Gilet pare-balles et kit postviol

Deux journalistes de RFI sont morts au Mali en 2013. Le média a ensuite décidé de mieux préparer les envoyés spéciaux.
Photo: Philippe Desmazes Agence France-Presse Deux journalistes de RFI sont morts au Mali en 2013. Le média a ensuite décidé de mieux préparer les envoyés spéciaux.

Lundi, petits cours sur les explosifs. Mardi, présentation des armes à feu. Mercredi, abc des mines antipersonnel. Jeudi, blessures 101. Vendredi, formation expresse sur les agressions sexuelles…

L’Académie de Radio France International (RFI) forme des correspondants et des envoyés spéciaux du monde entier. La préparation de base en sécurité dure une semaine dans un camp retranché, en France. Elle comprend bel et bien une formation de deux heures sur le viol. RFI prépare aussi depuis plusieurs mois un kit postviol qui comprendra des moyens de prélèvements, une pilule du lendemain et un médicament antisida. Les reporters le traîneront sur eux en équipement standard avec le gilet pare-balles.

« On sait que les séquelles du viol sont absolument terribles », explique Sophie Marsaudon, rédactrice en chef adjointe à RFI et formatrice au sein de l’Académie. « L’Organisation mondiale de la santé a calculé qu’une femme violée perdait environ quatre ans de sa vie. Il y a des séquelles physiques et psychologiques. Si le viol a été commis, il faut agir vite pour minimiser ces séquelles. »


De mal en pis

Le problème des agressions sexuelles se pose aussi pour les hommes (« c’est un tabou »), mais évidemment d’abord et avant tout pour les correspondantes. Faut-il pour autant poser la question des dangers particuliers pour les femmes dans ce métier de risque-tout ?

« Il faut la poser, dit la correspondante émérite rejointe à Paris. Il y a vingt ans, j’aurais été la première à hurler si on me l’avait posée. Aujourd’hui, je me la pose. Quand je discute avec les jeunes journalistes, je les incite à se la poser. »

La pro a débuté dans le métier en 1981, travaillé pour la BBC, sillonné le continent africain pendant des années.

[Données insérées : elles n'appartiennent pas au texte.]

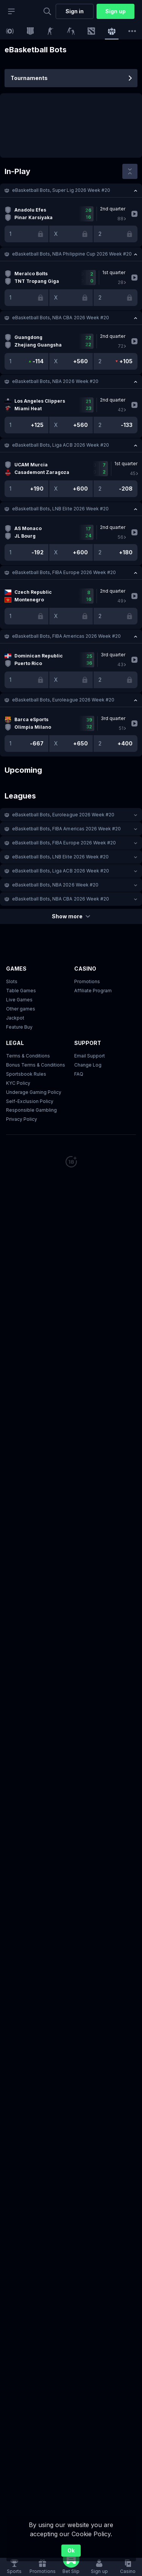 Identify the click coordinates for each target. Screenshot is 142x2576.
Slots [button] (11, 981)
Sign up (115, 11)
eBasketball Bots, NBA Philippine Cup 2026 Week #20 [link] (72, 254)
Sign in (75, 11)
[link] (10, 31)
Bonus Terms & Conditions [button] (35, 1065)
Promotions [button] (87, 981)
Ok (71, 2550)
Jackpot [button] (15, 1018)
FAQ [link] (78, 1074)
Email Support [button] (89, 1056)
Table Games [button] (21, 990)
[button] (71, 190)
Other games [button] (20, 1009)
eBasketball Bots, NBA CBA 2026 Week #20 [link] (60, 317)
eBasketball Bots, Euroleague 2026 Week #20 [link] (63, 700)
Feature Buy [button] (19, 1027)
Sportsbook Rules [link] (26, 1074)
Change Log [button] (87, 1065)
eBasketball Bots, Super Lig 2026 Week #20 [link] (61, 190)
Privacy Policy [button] (21, 1119)
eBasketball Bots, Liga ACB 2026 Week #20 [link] (60, 445)
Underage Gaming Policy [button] (33, 1092)
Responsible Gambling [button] (31, 1110)
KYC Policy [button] (18, 1083)
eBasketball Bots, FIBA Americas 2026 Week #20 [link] (66, 636)
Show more (71, 916)
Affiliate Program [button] (93, 990)
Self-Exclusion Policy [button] (29, 1101)
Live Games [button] (19, 999)
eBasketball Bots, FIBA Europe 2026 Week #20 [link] (64, 572)
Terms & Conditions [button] (28, 1056)
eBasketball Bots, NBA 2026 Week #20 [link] (55, 381)
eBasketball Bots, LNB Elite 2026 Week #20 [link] (60, 508) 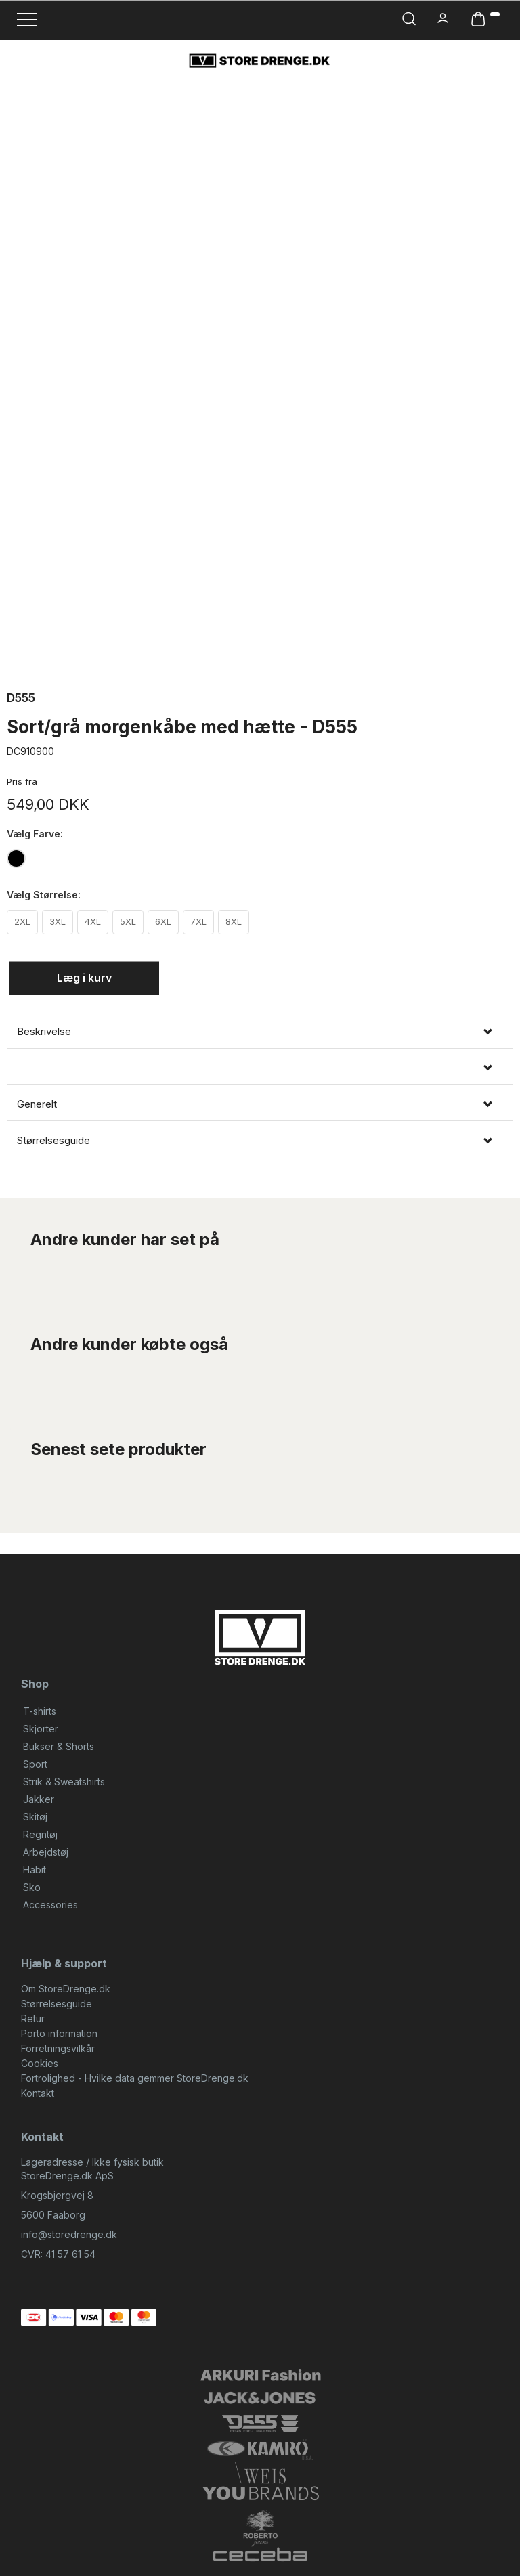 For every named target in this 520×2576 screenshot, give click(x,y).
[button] (260, 1068)
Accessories (50, 1905)
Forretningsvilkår (58, 2048)
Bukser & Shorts (58, 1746)
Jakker (38, 1799)
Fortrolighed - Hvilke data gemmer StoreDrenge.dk (134, 2078)
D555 (21, 698)
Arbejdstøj (45, 1852)
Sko (32, 1887)
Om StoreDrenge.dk (65, 1988)
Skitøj (35, 1816)
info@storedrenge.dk (69, 2234)
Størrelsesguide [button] (53, 1141)
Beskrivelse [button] (44, 1032)
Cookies (39, 2063)
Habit (34, 1869)
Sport (35, 1764)
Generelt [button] (37, 1104)
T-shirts (39, 1711)
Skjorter (40, 1728)
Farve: (35, 833)
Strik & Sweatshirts (64, 1781)
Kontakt (37, 2093)
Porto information (59, 2033)
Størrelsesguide (56, 2003)
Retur (33, 2018)
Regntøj (40, 1834)
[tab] (260, 1032)
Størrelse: (44, 894)
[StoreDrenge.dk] (260, 60)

Elle a aussi reçu le prix Bayeux (1997) des correspondants de guerre. Elle juge qu’il est plus difficile maintenant de pratiquer son métier à l’étranger, pour les hommes comme pour les femmes.

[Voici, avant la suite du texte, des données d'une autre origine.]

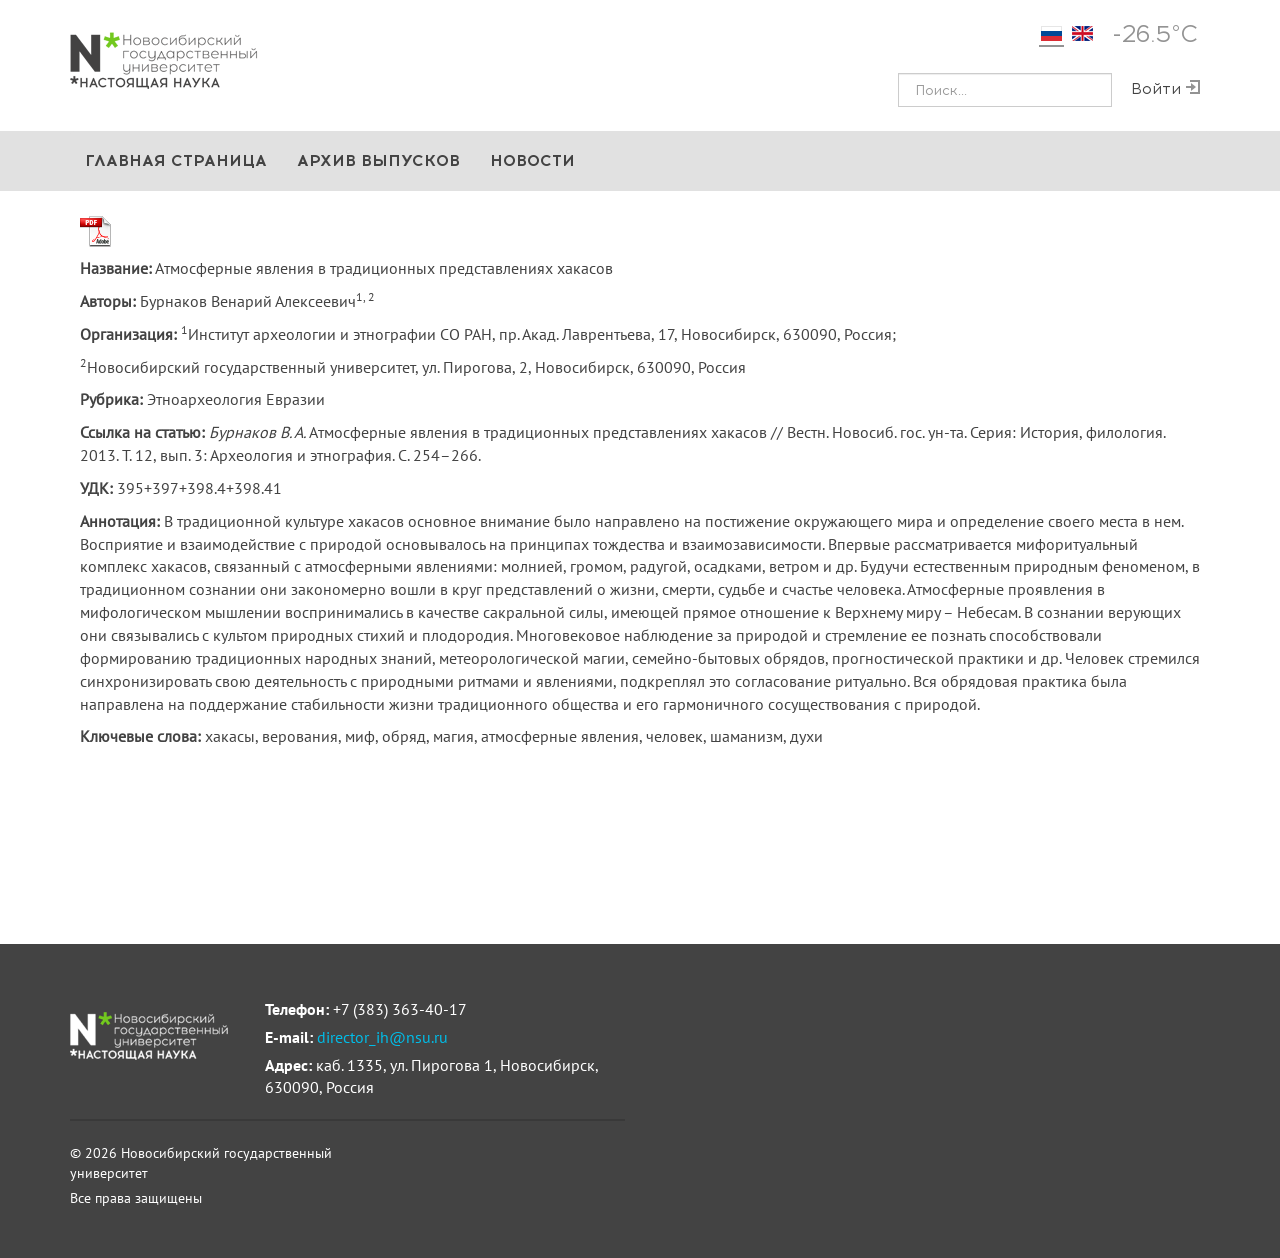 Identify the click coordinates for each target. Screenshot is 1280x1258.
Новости (532, 160)
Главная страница (176, 160)
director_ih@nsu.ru (382, 1037)
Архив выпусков (378, 160) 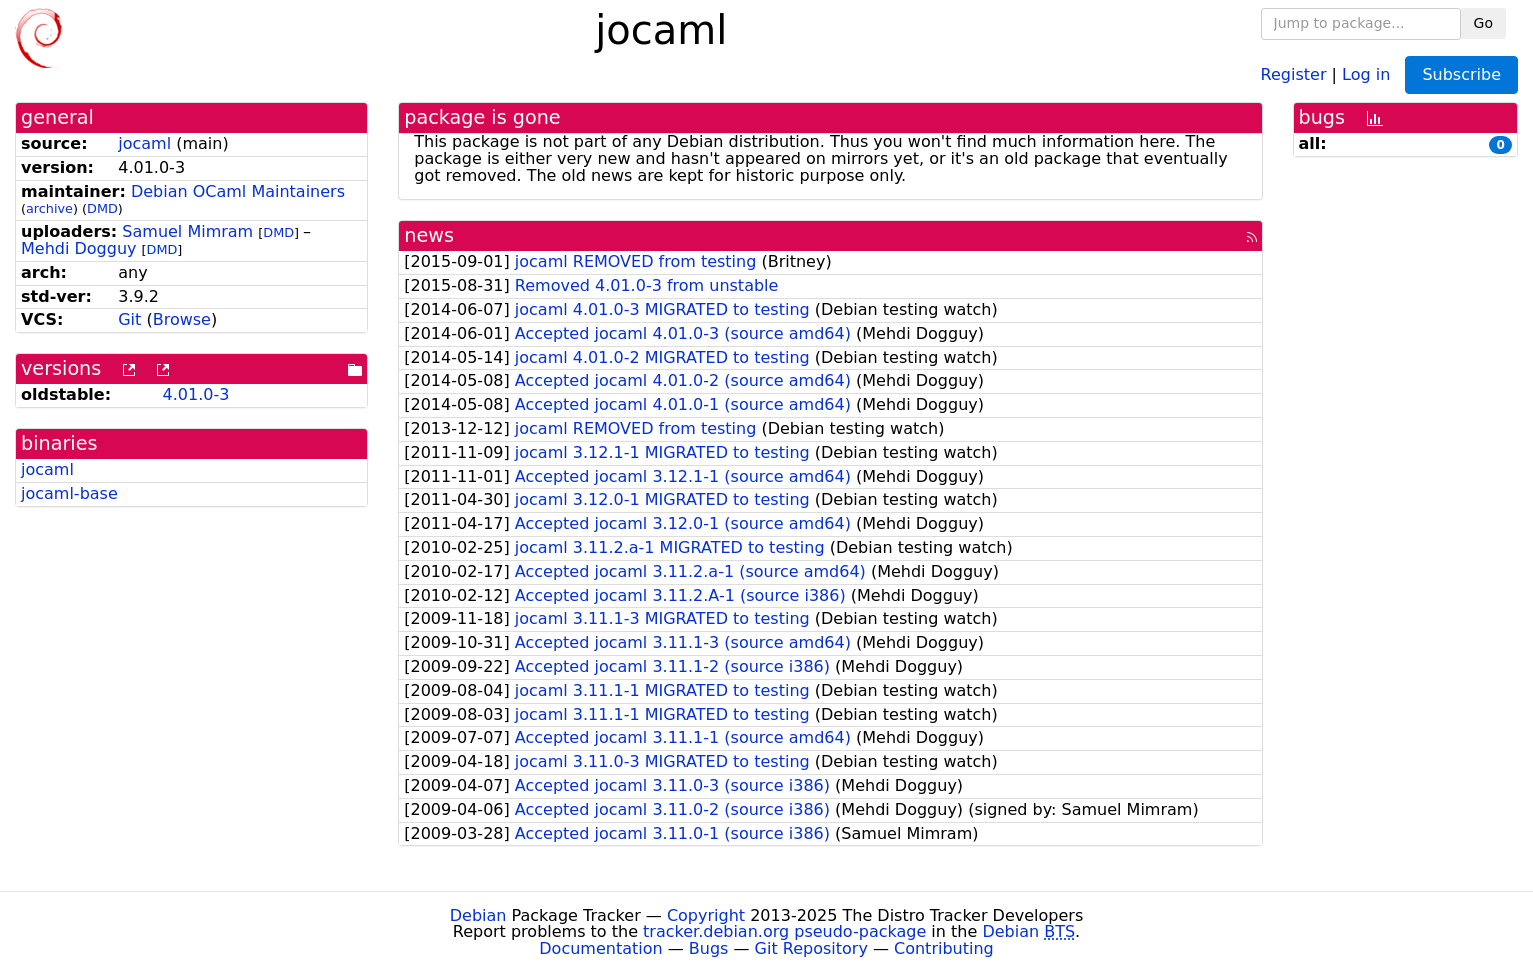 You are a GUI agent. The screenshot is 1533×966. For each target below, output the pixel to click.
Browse (182, 319)
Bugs (709, 948)
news (429, 235)
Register (1294, 73)
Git (129, 319)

« Les choses ont changé, en pire. Je me suis rendu compte à la fin des années 1990 — c’est à ce moment-là que je situe la rupture — que les journalistes étaient devenus des cibles. On ne les voit plus comme des témoins neutres et objectifs. Ils sont maintenant considérés comme des cibles, comme des ennemis, ce qui rend le métier beaucoup plus difficile. »

Sac à fric

Les journalistes étrangers sont en plus perçus comme de possibles sources de rançons. L’État français a vraisemblablement dû payer. « Je voyage beaucoup en Afrique, dans des endroits pas forcément sympathiques comme le Mali ou le Tchad et j’ai vraiment l’impression d’avoir sur le front une étiquette où il est marqué “millions de dollars”. C’est sûr et c’est récent. »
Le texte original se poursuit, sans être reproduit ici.